- TASK INSTRUCTIONS -
Filter these records by the string "clients", copying each line that holds it.

- INFORMATION PROVIDED -

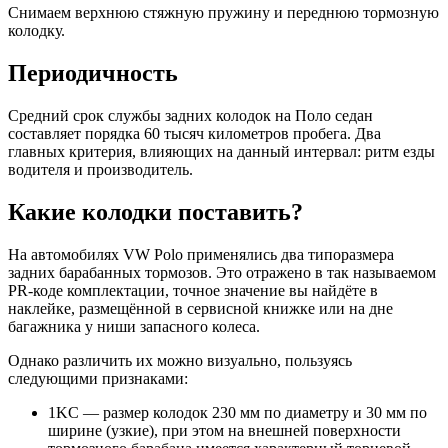
Снимаем верхнюю стяжную пружину и переднюю тормозную
колодку.
Периодичность
Средний срок службы задних колодок на Поло седан
составляет порядка 60 тысяч километров пробега. Два
главных критерия, влияющих на данный интервал: ритм езды
водителя и производитель.
Какие колодки поставить?
На автомобилях VW Polo применялись два типоразмера
задних барабанных тормозов. Это отражено в так называемом
PR-коде комплектации, точное значение вы найдёте в
наклейке, размещённой в сервисной книжке или на дне
багажника у ниши запасного колеса.
Однако различить их можно визуально, пользуясь
следующими признаками:
1KC — размер колодок 230 мм по диаметру и 30 мм по
ширине (узкие), при этом на внешней поверхности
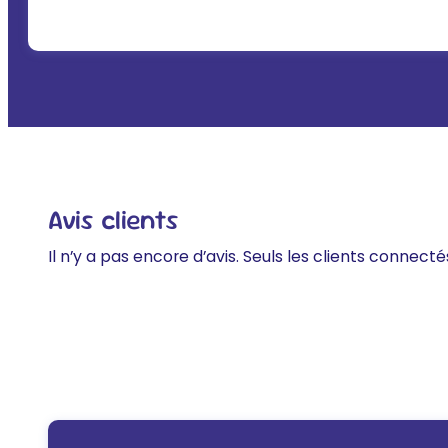
Avis clients
Il n’y a pas encore d’avis. Seuls les clients connecté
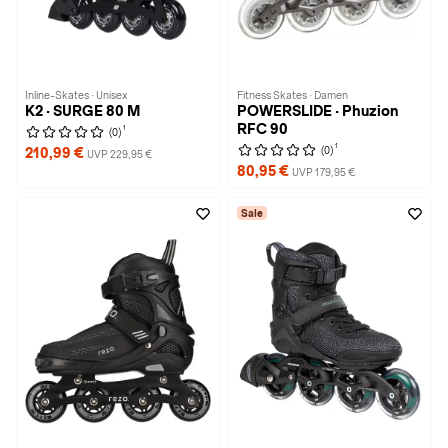
Inline-Skates · Unisex
Fitness Skates · Damen
K2 · SURGE 80 M
POWERSLIDE · Phuzion
RFC 90
1
(0)
1
(0)
210,99 €
UVP 229,95 €
80,95 €
UVP 179,95 €
Sale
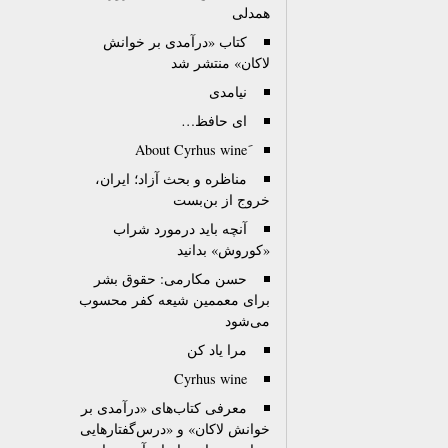
همدلی
کتاب «درآمدی بر خوانش
لاکان» منتشر شد
نیامدی
ای حافظ…
مناظره و بحث آزاد؛ ايران،
خروج از بن‌بست
آنچه باید درمورد شراب
«کوروش» بدانید
حسن مکارمی: حقوق بشر
برای معممین شیعه کفر محسوب
می‌شود
مرا یاد کن
Cyrhus wine
معرفی کتاب‌های «درآمدی بر
خوانش لاکان» و «درس‌گفتارهایی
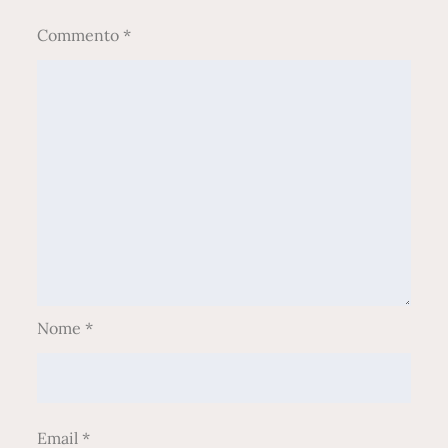
Commento
*
Nome
*
Email
*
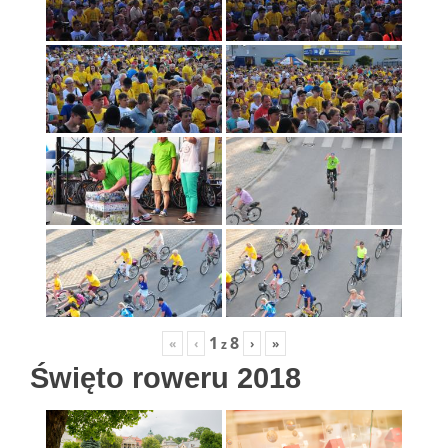
1
8
«
‹
›
»
z
Święto roweru 2018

- THE COMPLETED TASK -
Avis clients
Il n’y a pas encore d’avis. Seuls les clients connecté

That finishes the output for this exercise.